What you have to do ::
Quote the data exactly, first line to the line containing "vildledende fremtoninger. Ikke", with no pictures.

Dataset records

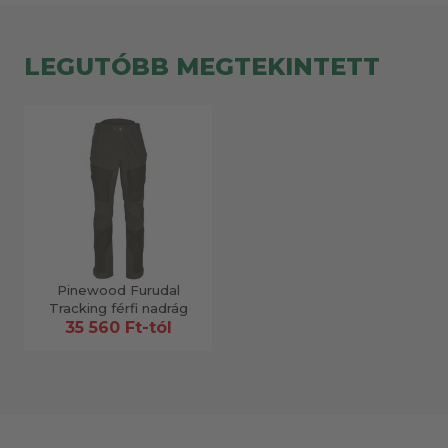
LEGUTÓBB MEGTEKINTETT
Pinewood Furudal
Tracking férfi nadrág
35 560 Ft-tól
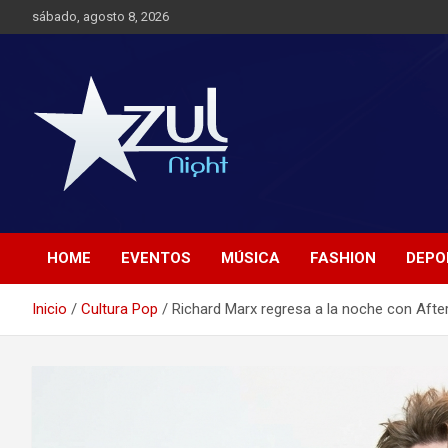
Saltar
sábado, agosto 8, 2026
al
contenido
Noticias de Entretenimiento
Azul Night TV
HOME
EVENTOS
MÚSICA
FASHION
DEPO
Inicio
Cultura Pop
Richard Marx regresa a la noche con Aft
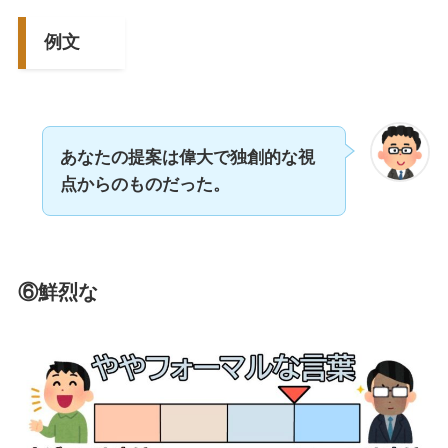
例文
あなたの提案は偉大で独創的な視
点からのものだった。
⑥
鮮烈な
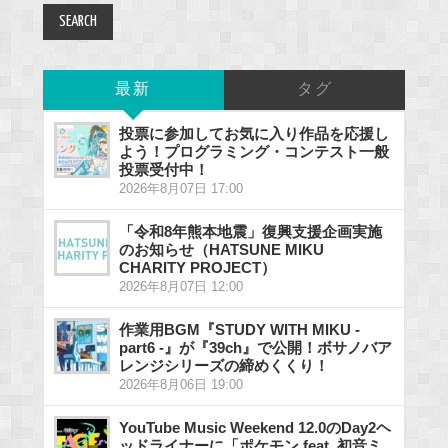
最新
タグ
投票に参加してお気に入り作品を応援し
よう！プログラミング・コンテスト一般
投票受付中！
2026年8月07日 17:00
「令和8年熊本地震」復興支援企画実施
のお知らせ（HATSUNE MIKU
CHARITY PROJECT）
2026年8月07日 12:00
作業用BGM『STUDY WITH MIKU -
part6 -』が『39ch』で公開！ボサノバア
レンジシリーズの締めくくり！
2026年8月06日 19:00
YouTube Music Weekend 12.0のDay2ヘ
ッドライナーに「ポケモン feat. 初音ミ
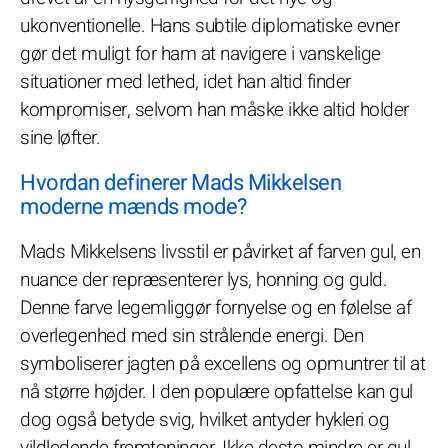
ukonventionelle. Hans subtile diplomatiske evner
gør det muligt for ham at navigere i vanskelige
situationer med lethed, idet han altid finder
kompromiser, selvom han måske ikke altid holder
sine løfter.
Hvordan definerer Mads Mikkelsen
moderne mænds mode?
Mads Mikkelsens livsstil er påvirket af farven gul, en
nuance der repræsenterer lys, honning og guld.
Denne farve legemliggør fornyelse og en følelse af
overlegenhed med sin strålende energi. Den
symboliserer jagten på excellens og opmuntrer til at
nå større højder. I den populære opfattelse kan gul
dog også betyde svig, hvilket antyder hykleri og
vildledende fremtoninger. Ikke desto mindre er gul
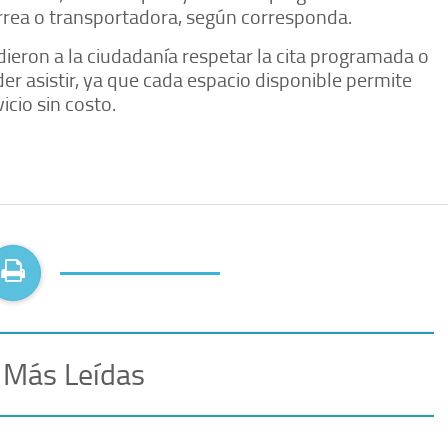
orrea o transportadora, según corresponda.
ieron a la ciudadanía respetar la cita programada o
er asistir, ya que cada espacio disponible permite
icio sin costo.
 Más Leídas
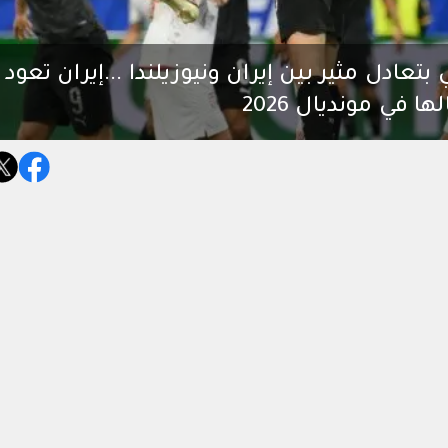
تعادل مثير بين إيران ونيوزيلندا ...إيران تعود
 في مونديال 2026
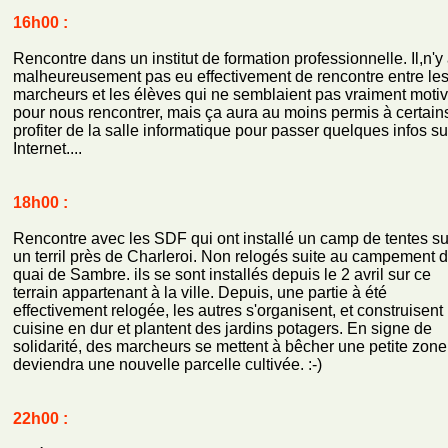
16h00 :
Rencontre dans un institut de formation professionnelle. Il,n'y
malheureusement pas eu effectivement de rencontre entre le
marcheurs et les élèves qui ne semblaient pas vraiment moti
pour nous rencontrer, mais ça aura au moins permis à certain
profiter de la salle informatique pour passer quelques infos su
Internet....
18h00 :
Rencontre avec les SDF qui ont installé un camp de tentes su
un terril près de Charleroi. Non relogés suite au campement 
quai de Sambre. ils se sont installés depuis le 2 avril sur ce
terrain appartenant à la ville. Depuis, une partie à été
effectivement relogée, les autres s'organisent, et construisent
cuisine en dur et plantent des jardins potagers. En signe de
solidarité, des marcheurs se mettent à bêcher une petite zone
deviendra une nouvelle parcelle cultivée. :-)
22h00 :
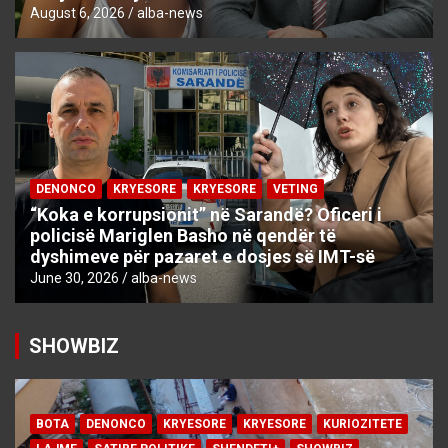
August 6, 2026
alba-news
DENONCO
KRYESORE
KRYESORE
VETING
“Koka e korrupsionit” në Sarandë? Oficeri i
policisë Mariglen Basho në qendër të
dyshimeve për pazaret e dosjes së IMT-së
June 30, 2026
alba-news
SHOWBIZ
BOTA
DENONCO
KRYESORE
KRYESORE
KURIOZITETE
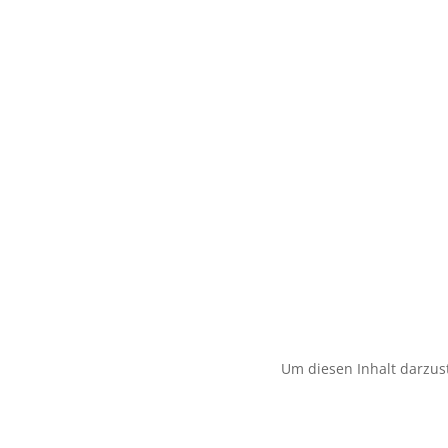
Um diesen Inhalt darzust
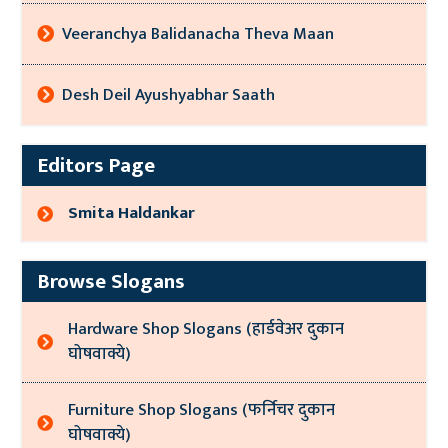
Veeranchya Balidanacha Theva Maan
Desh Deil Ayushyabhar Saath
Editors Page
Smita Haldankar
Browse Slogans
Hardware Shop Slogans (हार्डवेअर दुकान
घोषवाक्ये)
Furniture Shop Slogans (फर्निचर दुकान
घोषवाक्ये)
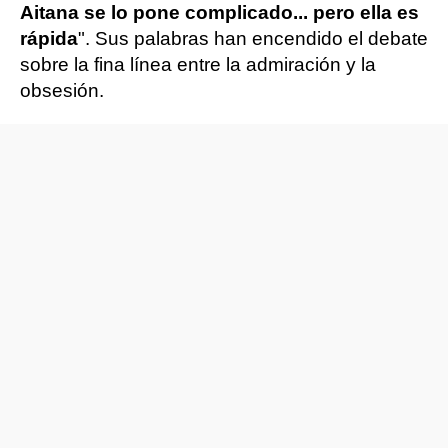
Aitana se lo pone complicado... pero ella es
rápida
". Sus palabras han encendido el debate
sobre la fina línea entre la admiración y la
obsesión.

Response area ::
LEGUTÓBB MEGTEKINTETT
Pinewood Furudal
Tracking férfi nadrág
35 560 Ft-tól
Saltar
sábado, agosto 8, 2026
al
contenido
Noticias de Entretenimiento
Azul Night TV
HOME
EVENTOS
MÚSICA
FASHION
DEPO
Inicio
Cultura Pop
Richard Marx regresa a la noche con Aft
例文
あなたの提案は偉大で独創的な視
点からのものだった。
⑥
鮮烈な
最新
タグ
投票に参加してお気に入り作品を応援し
よう！プログラミング・コンテスト一般
投票受付中！
2026年8月07日 17:00
「令和8年熊本地震」復興支援企画実施
のお知らせ（HATSUNE MIKU
CHARITY PROJECT）
2026年8月07日 12:00
作業用BGM『STUDY WITH MIKU -
part6 -』が『39ch』で公開！ボサノバア
レンジシリーズの締めくくり！
2026年8月06日 19:00
YouTube Music Weekend 12.0のDay2ヘ
ッドライナーに「ポケモン feat. 初音ミ
ukonventionelle. Hans subtile diplomatiske evner
gør det muligt for ham at navigere i vanskelige
situationer med lethed, idet han altid finder
kompromiser, selvom han måske ikke altid holder
sine løfter.
Hvordan definerer Mads Mikkelsen
moderne mænds mode?
Mads Mikkelsens livsstil er påvirket af farven gul, en
nuance der repræsenterer lys, honning og guld.
Denne farve legemliggør fornyelse og en følelse af
overlegenhed med sin strålende energi. Den
symboliserer jagten på excellens og opmuntrer til at
nå større højder. I den populære opfattelse kan gul
dog også betyde svig, hvilket antyder hykleri og
vildledende fremtoninger. Ikke desto mindre er gul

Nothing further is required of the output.